(Given records)
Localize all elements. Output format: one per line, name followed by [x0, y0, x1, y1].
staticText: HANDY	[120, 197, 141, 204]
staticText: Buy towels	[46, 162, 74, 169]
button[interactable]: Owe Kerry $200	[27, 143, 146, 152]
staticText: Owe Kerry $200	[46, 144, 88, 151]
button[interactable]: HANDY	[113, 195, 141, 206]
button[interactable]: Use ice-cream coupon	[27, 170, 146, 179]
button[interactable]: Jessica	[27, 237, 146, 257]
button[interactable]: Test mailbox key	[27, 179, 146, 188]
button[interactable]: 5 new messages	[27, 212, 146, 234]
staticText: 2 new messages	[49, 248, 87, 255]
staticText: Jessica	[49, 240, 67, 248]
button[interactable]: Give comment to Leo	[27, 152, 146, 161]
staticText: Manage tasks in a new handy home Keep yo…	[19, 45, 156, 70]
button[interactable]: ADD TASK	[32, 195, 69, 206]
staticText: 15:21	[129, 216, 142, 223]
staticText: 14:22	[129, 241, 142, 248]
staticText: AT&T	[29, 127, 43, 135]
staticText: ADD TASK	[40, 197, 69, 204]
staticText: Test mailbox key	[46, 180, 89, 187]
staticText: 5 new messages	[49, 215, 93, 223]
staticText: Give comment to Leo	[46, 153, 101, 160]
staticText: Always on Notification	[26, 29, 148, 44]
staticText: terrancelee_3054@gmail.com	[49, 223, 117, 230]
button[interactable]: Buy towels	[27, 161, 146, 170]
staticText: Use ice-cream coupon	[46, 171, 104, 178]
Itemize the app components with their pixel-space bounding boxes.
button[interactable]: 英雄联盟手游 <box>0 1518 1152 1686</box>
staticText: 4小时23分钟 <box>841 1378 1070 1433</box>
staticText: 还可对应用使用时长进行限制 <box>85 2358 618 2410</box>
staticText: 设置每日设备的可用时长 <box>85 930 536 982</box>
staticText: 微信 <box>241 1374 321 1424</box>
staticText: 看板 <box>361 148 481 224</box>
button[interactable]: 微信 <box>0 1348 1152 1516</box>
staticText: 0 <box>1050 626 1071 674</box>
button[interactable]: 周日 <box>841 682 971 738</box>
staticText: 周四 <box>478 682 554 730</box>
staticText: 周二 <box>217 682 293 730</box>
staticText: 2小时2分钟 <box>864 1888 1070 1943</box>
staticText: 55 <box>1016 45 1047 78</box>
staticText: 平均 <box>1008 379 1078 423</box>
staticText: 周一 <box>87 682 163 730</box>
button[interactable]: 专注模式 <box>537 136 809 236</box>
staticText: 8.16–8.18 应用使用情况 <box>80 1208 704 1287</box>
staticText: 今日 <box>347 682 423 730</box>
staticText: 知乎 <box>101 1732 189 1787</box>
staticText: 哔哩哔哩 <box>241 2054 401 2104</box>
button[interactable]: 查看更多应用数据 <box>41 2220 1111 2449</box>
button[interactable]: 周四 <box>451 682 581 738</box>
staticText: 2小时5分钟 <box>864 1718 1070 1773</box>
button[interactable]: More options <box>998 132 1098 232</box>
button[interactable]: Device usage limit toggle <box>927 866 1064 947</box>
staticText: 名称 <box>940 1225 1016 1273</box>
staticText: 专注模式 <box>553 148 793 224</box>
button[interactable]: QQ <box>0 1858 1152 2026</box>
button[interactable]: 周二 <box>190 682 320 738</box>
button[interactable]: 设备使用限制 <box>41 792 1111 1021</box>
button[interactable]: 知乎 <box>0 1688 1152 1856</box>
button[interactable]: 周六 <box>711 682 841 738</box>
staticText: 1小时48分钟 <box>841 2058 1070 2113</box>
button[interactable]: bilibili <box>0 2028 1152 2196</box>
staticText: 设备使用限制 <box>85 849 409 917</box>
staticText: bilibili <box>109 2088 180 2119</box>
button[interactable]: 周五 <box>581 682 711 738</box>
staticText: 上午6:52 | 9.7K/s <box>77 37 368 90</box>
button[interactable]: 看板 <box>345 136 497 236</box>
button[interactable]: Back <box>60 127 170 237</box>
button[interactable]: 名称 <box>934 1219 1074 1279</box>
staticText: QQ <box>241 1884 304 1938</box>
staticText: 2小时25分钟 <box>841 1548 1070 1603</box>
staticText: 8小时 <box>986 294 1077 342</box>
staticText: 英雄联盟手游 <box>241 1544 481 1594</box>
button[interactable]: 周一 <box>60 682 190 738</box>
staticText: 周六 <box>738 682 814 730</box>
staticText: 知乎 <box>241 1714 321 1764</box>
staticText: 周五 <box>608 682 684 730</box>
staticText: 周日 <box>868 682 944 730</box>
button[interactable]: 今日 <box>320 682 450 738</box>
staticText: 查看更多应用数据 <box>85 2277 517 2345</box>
(End Given records)
Your assignment
Extract every line of the records above that contains the word "cream".

Output for this exercise
button[interactable]: Use ice-cream coupon	[27, 170, 146, 179]
staticText: Use ice-cream coupon	[46, 171, 104, 178]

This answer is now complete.